Because Judaism is a home-centered religion as well as one focused on the synagogue, many significant ceremonial objects were created for domestic use. There are, first of all, those known from the Middle Ages, like the Judenstern, whose kindling marked the onset of the Sabbath. The star-shaped lamp remained traditional for Sabbaths and holy days in Germany and eastern Europe, although many used candlesticks and candelabra after wax candles came into widespread use.
The silver kiddush cup is another medieval type that continued to be made in the modern era in a variety of styles and forms: beakers, footed vessels, cups with covers. As long as the cup for kiddush was clean, had an unbroken rim, and encompassed the minimum volume specified in Jewish law, its form was left to individual choice. Sometime in the seventeenth century, the elaborate double cup known from the Middle Ages was supplanted by a simpler type, the barrel shape that separates into two. 50 Like its medieval predecessor, it was used for marriage ceremonies and at circumcisions, both of which require the use of two cups.

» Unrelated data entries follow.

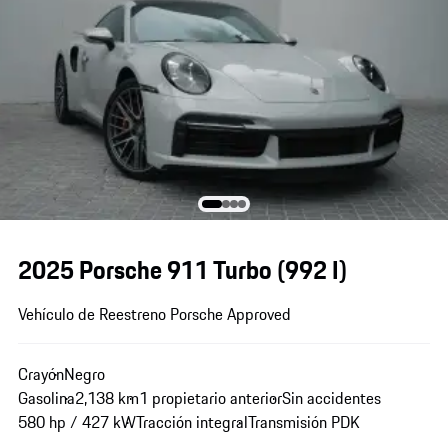
2025 Porsche 911 Turbo
(992 I)
Vehículo de Reestreno Porsche Approved
Crayón
Negro
Gasolina
2,138 km
1 propietario anterior
Sin accidentes
580 hp / 427 kW
Tracción integral
Transmisión PDK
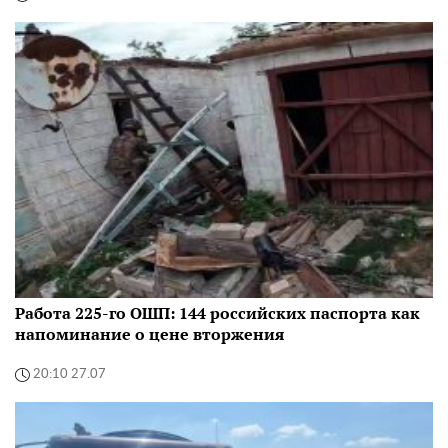
Работа 225-го ОШП: 144 российских паспорта как
напоминание о цене вторжения
20:10 27.07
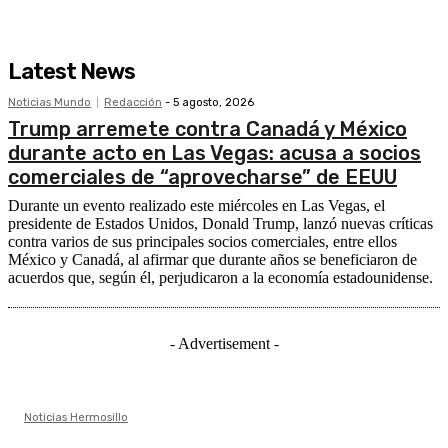
Latest News
Noticias Mundo
Redacción
-
5 agosto, 2026
Trump arremete contra Canadá y México
durante acto en Las Vegas: acusa a socios
comerciales de “aprovecharse” de EEUU
Durante un evento realizado este miércoles en Las Vegas, el
presidente de Estados Unidos, Donald Trump, lanzó nuevas críticas
contra varios de sus principales socios comerciales, entre ellos
México y Canadá, al afirmar que durante años se beneficiaron de
acuerdos que, según él, perjudicaron a la economía estadounidense.
- Advertisement -
Noticias Hermosillo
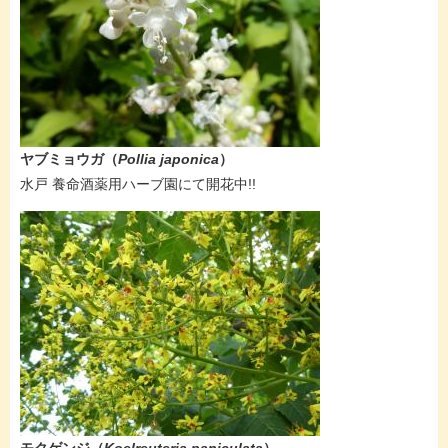
ヤブミョウガ（
Pollia japonica
）
水戸 養命酒薬用ハーブ園にて開花中!!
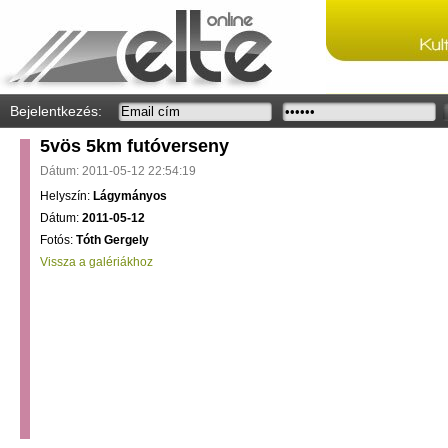
Bejelentkezés:
5vös 5km futóverseny
Dátum: 2011-05-12 22:54:19
Helyszín:
Lágymányos
Dátum:
2011-05-12
Fotós:
Tóth Gergely
Vissza a galériákhoz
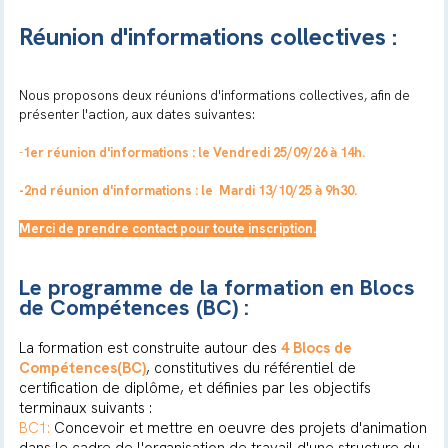
Réunion d'informations collectives :
Nous proposons deux réunions d'informations collectives, afin de
présenter l'action, aux dates suivantes:
-
1er réunion d'informations : le Vendredi 25/09/26 à 14h.
-2nd réunion d'informations : le Mardi 13/10/25 à 9h30.
Merci de prendre contact pour toute inscription.
Le programme de la formation en Blocs
de Compétences (BC) :
La formation est construite autour des
4 Blocs de
Compétences(BC)
, constitutives du référentiel de
certification de diplôme, et définies par les objectifs
terminaux suivants :
BC1:
Concevoir et mettre en oeuvre des projets d'animation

The mohel (circumcisor) worked as an individual but was considered a community functionary. His basic implement was a knife with a rounded tip, whose handle was often of silver or semiprecious stones, sometimes engraved with an appropriate biblical quotation. Supplementary implements included the double cups mentioned above, plus bowls and flasks for various unguents. Custom-made sets were provided with specially fitted containers and were passed down from one generation to another. 51
A third type of object known from the Middle Ages that continued to be used in later centuries is the seder plate. Numerous European examples in pewter that survive from the seventeenth century onward are decorated with inscriptions, usually the order of the seder service and the owner's initials, and with symbols and scenes drawn from the haggadah, but lack containers for the symbolic foods. 52 In the eighteenth century a new tiered type appeared in which three trays for the matzot are capped by a tray bearing food containers and the Cup of Elijah. The earliest example has a Danzig (Gdansk) provenance but was probably brought there from Poland (fig. 17). Brass grill work similar to that on Hanukkah lamps surrounds the wooden trays for matzot; the footed cups for food are of wood. Early in the nineteenth century, the artisans of Vienna translated the tiered seder plate into silver, sometimes interpreting the food holders as workers with wheelbarrows and baskets.

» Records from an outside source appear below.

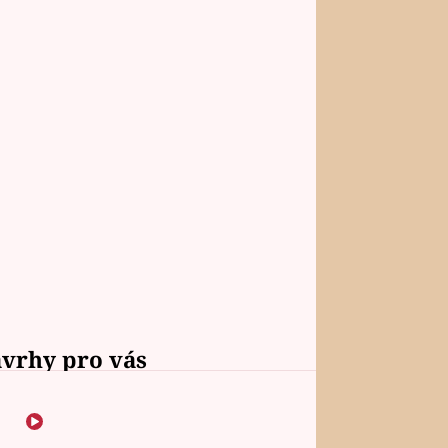
vrhy pro vás
Vojta Dyk dřel kvůli
roli mezi zápasníky.
Minutovou scénu jel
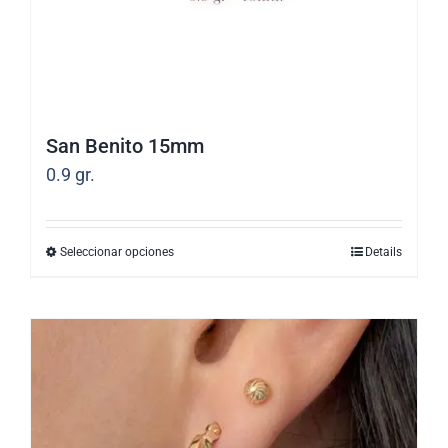
la
página
de
producto
San Benito 15mm
0.9
gr.
Seleccionar opciones
Details
Este
producto
tiene
múltiples
variantes.
Las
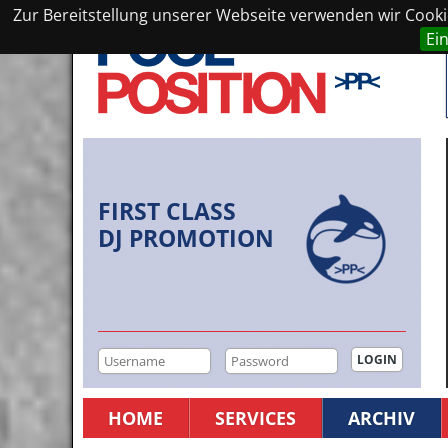
Zur Bereitstellung unserer Webseite verwenden wir Cookie
Ei
FIRST CLASS
DJ PROMOTION
HOME
SERVICES
ARCHIV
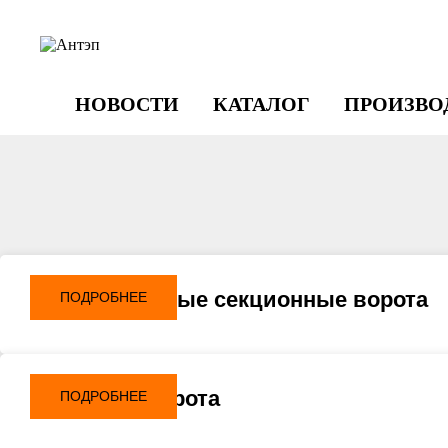
НОВОСТИ
КАТАЛОГ
ПРОИЗВО
Промышленные секционные ворота
ПОДРОБНЕЕ
Гаражные ворота
ПОДРОБНЕЕ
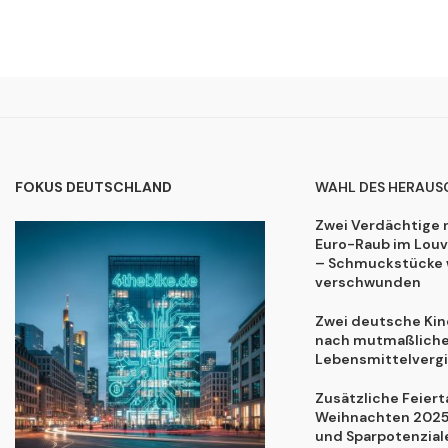
FOKUS DEUTSCHLAND
WAHL DES HERAUS
Zwei Verdächtige 
Euro-Raub im Lou
– Schmuckstücke 
verschwunden
Zwei deutsche Kind
nach mutmaßliche
Lebensmittelvergi
Zusätzliche Feiert
Weihnachten 2025:
und Sparpotenzial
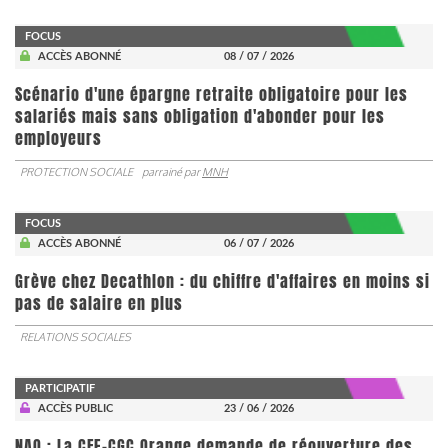
FOCUS
ACCÈS ABONNÉ
08 / 07 / 2026
Scénario d'une épargne retraite obligatoire pour les
salariés mais sans obligation d'abonder pour les
employeurs
PROTECTION SOCIALE
parrainé par
MNH
FOCUS
ACCÈS ABONNÉ
06 / 07 / 2026
Grève chez Decathlon : du chiffre d'affaires en moins si
pas de salaire en plus
RELATIONS SOCIALES
PARTICIPATIF
ACCÈS PUBLIC
23 / 06 / 2026
NAO : La CFE-CGC Orange demande de réouverture des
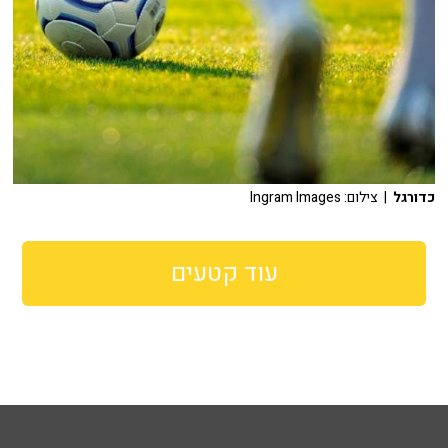
כדורגל
| צילום: Ingram Images
עוד קטעים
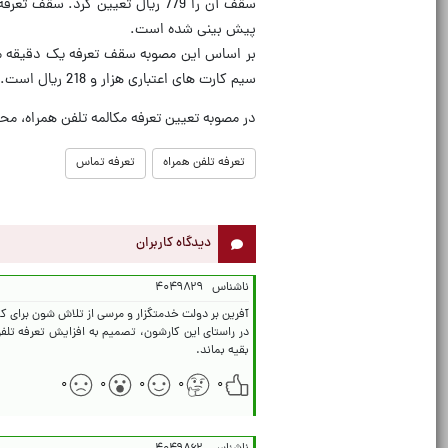
پیش بینی شده است.
سیم کارت های اعتباری هزار و 218 ریال است.
در مصوبه تعیین تعرفه مکالمه تلفن همراه، م
تعرفه تلفن همراه
تعرفه تماس
دیدگاه کاربران
ناشناس
۴۰۴۹۸۲۹
بقیه بماند.
۰
۰
۰
۰
۰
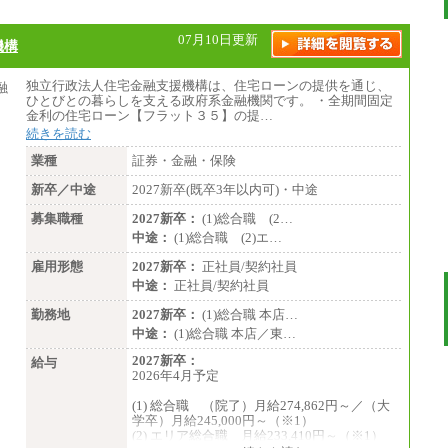
中途：
（１）（２）
07月10日更新
機構
月給：270,000円～
想定年収：490万円～1,100万円
年収例：
独立行政法人住宅金融支援機構は、住宅ローンの提供を通じ、
・610万円/28歳・月給34万円
ひとびとの暮らしを支える政府系金融機関です。 ・全期間固定
・1,090万円/38歳・月給59万円 *残業代・
金利の住宅ローン【フラット３５】の提…
家族手当対象外
続きを読む
（３）
業種
証券・金融・保険
月給：190,000円～
想定年収：340万円～610万円
新卒／中途
2027新卒(既卒3年以内可)・中途
年収例：
・460万円/28歳・月給26万円
募集職種
2027新卒：
(1)総合職 (2…
・520万円/32歳・月給29万円
中途：
(1)総合職 (2)エ…
（４）
雇用形態
2027新卒：
正社員/契約社員
月給：201,000円～
中途：
正社員/契約社員
想定年収：360万円～680万円
年収例：
勤務地
2027新卒：
(1)総合職 本店…
・520万円/32歳・月給29万円
中途：
(1)総合職 本店／東…
年収例は賞与含む、残業代・家族手当含まず
2027新卒：
給与
2026年4月予定
※キャリアや能力等を考慮の上、当社規定に
より確定します
(1) 総合職 （院了）月給274,862円～／（大
※残業手当：別途支給
学卒）月給245,000円～（※1）
※固定給に固定残業代含まず
(2) エリア総合職 月給233,410円～（※1）
※試用期間中も給与に変更なし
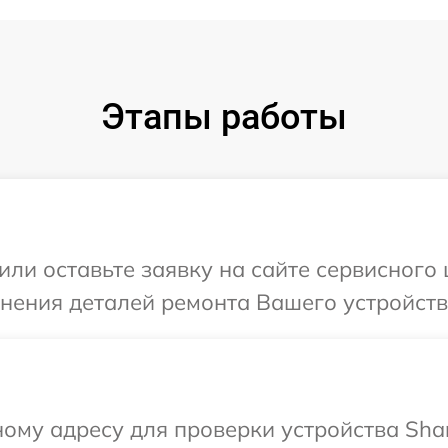
Этапы работы
или оставьте заявку на сайте сервисного 
чнения деталей ремонта Вашего устройств
ому адресу для проверки устройства Sha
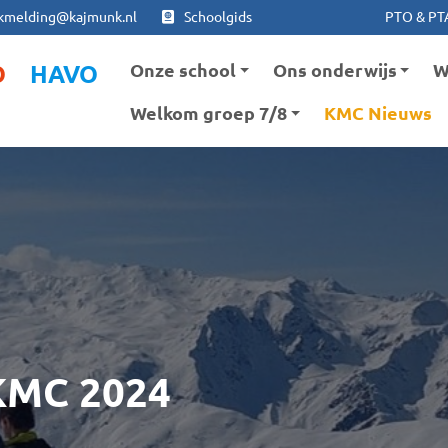
Ga naar hoofdinhoud
Ga naar footer
kmelding@kajmunk.nl
Schoolgids
PTO & PT
Onze school
Ons onderwijs
W
O
HAVO
Welkom groep 7/8
KMC Nieuws
 KMC 2024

The earliest example of another Judaica object, used both in the home and synagogue and mentioned in a medieval source, dates to the mid-sixteenth century. Ephraim of Regensburg, who lived in the twelfth century, reportedly owned a glass container for spices that he used during the ceremony of havdalah, performed at the close of Sabbaths to separate the holy day from the workday week. Because of the olfactory function of a spice container, it was termed either Rauchfass (censer) or Hedes (myrtle) in the list of works created by Frankfurt goldsmiths in the sixteenth century. The form of these spice boxes was generally a tower, which had been used for church censers since the early Byzantine period and, as we have noted, symbolized the heavenly Jerusalem (fig. 18).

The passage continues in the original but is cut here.